= List of Spanish Nobel laureates =

Since 1904, seven people born in Spain and one naturalized citizen of Spain have been awarded the Nobel Prize - six in the field of literature and two in medicine. Severo Ochoa was born in Spain, but he renounced his Spanish citizenship years before receiving the Nobel prize, to become an American citizen. The latest winner, Mario Vargas Llosa, is a Peruvian-Spanish dual national (he was not born in Spain, but he acquired Spanish citizenship in 1993).

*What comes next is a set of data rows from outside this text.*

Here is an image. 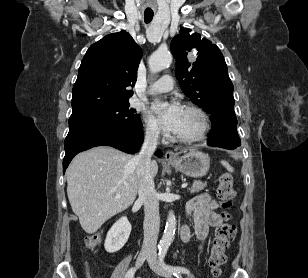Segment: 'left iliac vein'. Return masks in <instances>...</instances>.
Here are the masks:
<instances>
[{"mask_svg": "<svg viewBox=\"0 0 308 278\" xmlns=\"http://www.w3.org/2000/svg\"><path fill=\"white\" fill-rule=\"evenodd\" d=\"M147 261H148L150 268L156 274L166 277V278H171V274L166 269H164L161 264H159L156 253L152 252L150 256L147 258Z\"/></svg>", "mask_w": 308, "mask_h": 278, "instance_id": "obj_1", "label": "left iliac vein"}]
</instances>
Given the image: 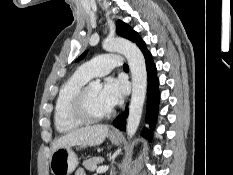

To date, only one Spanish citizen has received the Nobel prize in a scientific discipline (Santiago Ramon y Cajal, Medicine, 1906).

==Laureates==

| Year | Image | Winner | Field | Contribution |
|---|---|---|---|---|
| 1904 |  | José Echegaray | Literature | "in recognition of the numerous and brilliant compositions which, in an individual and original manner, have revived the great traditions of the Spanish drama" |
| 1906 |  | Santiago Ramón y Cajal | Medicine | "in recognition of their work on the structure of the nervous system" |
| 1922 |  | Jacinto Benavente | Literature | "for the happy manner in which he has continued the illustrious traditions of the Spanish drama" |
| 1956 |  | Juan Ramón Jiménez | Literature | "for his lyrical poetry, which in Spanish language constitutes an example of high spirit and artistical purity" |
| 1959 |  | Severo Ochoa | Medicine | "for their discovery of the mechanisms in the biological synthesis of ribonucleic acid and deoxyribonucleic acid" |
| 1977 |  | Vicente Aleixandre | Literature | "for a creative poetic writing which illuminates man's condition in the cosmos and in present-day society, at the same time representing the great renewal of the traditions of Spanish poetry between the wars" |
| 1989 |  | Camilo José Cela | Literature | "for a rich and intensive prose, which with restrained compassion forms a challenging vision of man's vulnerability" |
| 2010 |  | Mario Vargas Llosa | Literature | "for his cartography of structures of power and his trenchant images of the individual's resistance, revolt, and defeat" |

==See also==
- José Saramago, 1998 Nobel Prize in Literature, had Portuguese citizenship but was living in Spain since 1991.